--- Work request ---
When copying the records below, omit any image and print everything else exactly.
Supplied entries Start Marker
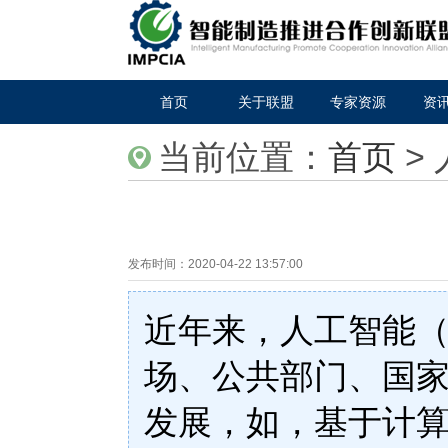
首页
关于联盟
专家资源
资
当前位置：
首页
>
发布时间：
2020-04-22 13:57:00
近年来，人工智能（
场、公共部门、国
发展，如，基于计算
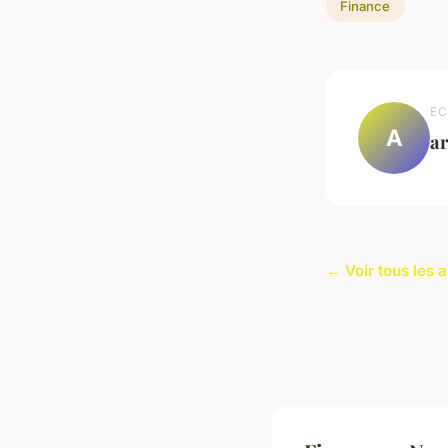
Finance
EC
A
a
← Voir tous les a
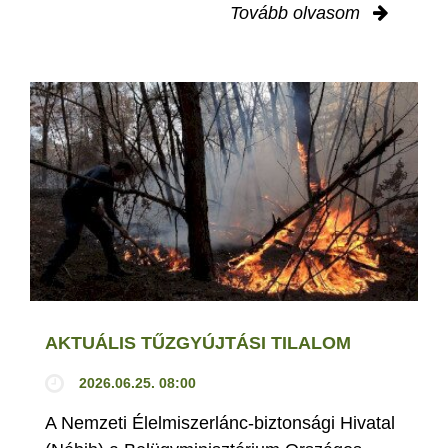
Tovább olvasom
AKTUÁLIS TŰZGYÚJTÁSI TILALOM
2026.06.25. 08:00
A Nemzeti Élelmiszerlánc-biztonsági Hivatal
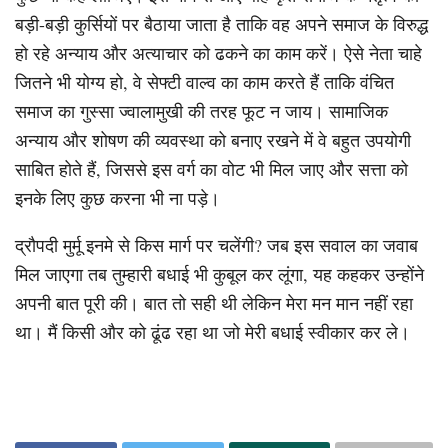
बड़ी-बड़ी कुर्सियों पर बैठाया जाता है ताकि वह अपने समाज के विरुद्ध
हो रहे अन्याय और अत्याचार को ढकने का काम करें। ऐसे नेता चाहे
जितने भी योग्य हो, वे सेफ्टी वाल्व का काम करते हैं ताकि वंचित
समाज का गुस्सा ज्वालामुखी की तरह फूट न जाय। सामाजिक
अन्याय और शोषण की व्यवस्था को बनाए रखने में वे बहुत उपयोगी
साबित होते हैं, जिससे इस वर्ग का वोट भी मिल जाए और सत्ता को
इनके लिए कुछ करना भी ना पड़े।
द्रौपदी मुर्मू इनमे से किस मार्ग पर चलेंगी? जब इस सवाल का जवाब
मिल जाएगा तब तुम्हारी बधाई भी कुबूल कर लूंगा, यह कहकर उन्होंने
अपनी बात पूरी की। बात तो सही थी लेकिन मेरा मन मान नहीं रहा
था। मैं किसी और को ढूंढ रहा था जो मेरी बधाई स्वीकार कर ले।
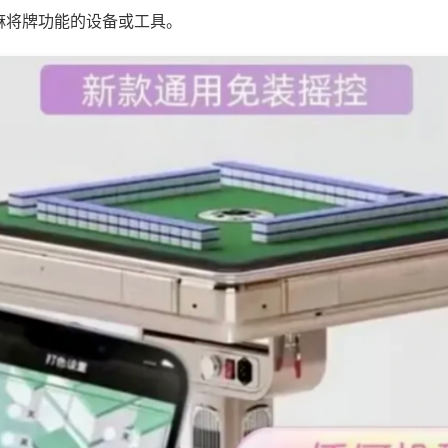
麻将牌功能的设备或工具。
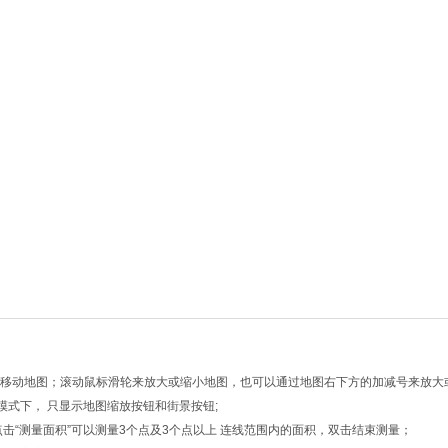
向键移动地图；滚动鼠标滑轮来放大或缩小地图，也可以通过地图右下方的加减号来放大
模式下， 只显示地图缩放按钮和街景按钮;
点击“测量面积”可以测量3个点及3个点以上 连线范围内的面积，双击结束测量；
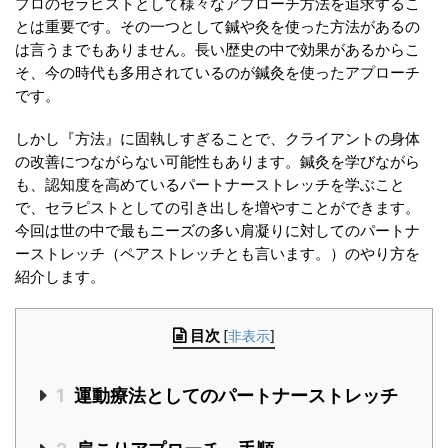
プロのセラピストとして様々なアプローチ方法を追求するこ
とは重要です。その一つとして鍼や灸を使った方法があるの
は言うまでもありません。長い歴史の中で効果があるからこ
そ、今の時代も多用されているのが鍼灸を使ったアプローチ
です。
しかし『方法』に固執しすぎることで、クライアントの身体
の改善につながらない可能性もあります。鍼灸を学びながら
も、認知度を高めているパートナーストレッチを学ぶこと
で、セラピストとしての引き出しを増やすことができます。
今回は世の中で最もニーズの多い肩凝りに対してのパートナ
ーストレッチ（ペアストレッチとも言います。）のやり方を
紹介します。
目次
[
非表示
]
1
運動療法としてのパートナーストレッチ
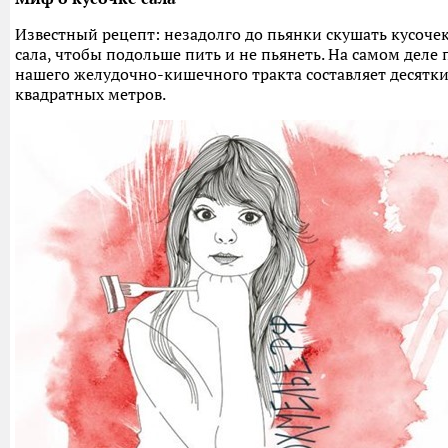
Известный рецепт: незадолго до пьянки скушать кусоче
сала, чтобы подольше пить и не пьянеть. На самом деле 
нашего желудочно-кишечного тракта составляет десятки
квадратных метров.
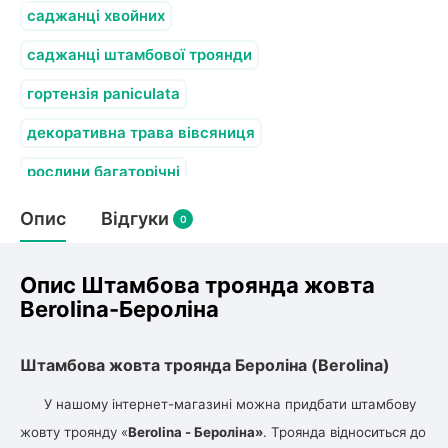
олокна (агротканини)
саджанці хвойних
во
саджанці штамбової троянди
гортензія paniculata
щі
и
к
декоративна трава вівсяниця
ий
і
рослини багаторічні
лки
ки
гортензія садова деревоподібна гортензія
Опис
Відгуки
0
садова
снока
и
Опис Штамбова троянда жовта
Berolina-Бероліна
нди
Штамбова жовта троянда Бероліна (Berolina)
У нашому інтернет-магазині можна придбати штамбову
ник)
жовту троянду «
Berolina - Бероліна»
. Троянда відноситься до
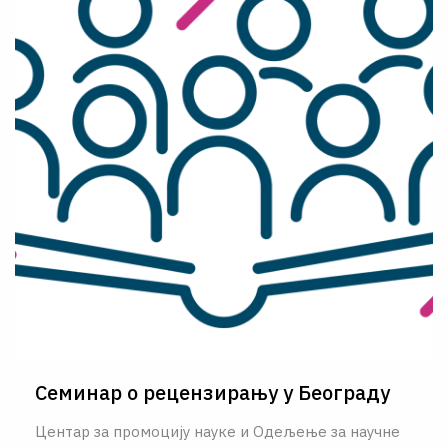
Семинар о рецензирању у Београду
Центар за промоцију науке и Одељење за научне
Supplied entries End Marker
--- Output of the task ---
首页
关于联盟
专家资源
资
当前位置：
首页
>
发布时间：
2020-04-22 13:57:00
近年来，人工智能（
场、公共部门、国
发展，如，基于计算
Finance
EC
A
a
← Voir tous les a
Tovább olvasom
AKTUÁLIS TŰZGYÚJTÁSI TILALOM
2026.06.25. 08:00
A Nemzeti Élelmiszerlánc-biztonsági Hivatal
बड़ी-बड़ी कुर्सियों पर बैठाया जाता है ताकि वह अपने समाज के विरुद्ध
हो रहे अन्याय और अत्याचार को ढकने का काम करें। ऐसे नेता चाहे
जितने भी योग्य हो, वे सेफ्टी वाल्व का काम करते हैं ताकि वंचित
समाज का गुस्सा ज्वालामुखी की तरह फूट न जाय। सामाजिक
अन्याय और शोषण की व्यवस्था को बनाए रखने में वे बहुत उपयोगी
साबित होते हैं, जिससे इस वर्ग का वोट भी मिल जाए और सत्ता को
इनके लिए कुछ करना भी ना पड़े।
द्रौपदी मुर्मू इनमे से किस मार्ग पर चलेंगी? जब इस सवाल का जवाब
मिल जाएगा तब तुम्हारी बधाई भी कुबूल कर लूंगा, यह कहकर उन्होंने
अपनी बात पूरी की। बात तो सही थी लेकिन मेरा मन मान नहीं रहा
था। मैं किसी और को ढूंढ रहा था जो मेरी बधाई स्वीकार कर ले।
麻将牌功能的设备或工具。
向键移动地图；滚动鼠标滑轮来放大或缩小地图，也可以通过地图右下方的加减号来放大
模式下， 只显示地图缩放按钮和街景按钮;
点击“测量面积”可以测量3个点及3个点以上 连线范围内的面积，双击结束测量；
プロのセラピストとして様々なアプローチ方法を追求するこ
とは重要です。その一つとして鍼や灸を使った方法があるの
は言うまでもありません。長い歴史の中で効果があるからこ
そ、今の時代も多用されているのが鍼灸を使ったアプローチ
です。
しかし『方法』に固執しすぎることで、クライアントの身体
の改善につながらない可能性もあります。鍼灸を学びながら
も、認知度を高めているパートナーストレッチを学ぶこと
で、セラピストとしての引き出しを増やすことができます。
今回は世の中で最もニーズの多い肩凝りに対してのパートナ
ーストレッチ（ペアストレッチとも言います。）のやり方を
紹介します。
目次
[
非表示
]
1
運動療法としてのパートナーストレッチ
Известный рецепт: незадолго до пьянки скушать кусоче
сала, чтобы подольше пить и не пьянеть. На самом деле 
нашего желудочно-кишечного тракта составляет десятки
квадратных метров.
олокна (агротканини)
саджанці хвойних
во
саджанці штамбової троянди
гортензія paniculata
щі
и
к
декоративна трава вівсяниця
ий
і
рослини багаторічні
лки
ки
гортензія садова деревоподібна гортензія
Опис
Відгуки
0
садова
снока
и
Опис Штамбова троянда жовта
Berolina-Бероліна
нди
Штамбова жовта троянда Бероліна (Berolina)
У нашому інтернет-магазині можна придбати штамбову
ник)
жовту троянду «
Berolina - Бероліна»
. Троянда відноситься до
Семинар о рецензирању у Београду
Центар за промоцију науке и Одељење за научне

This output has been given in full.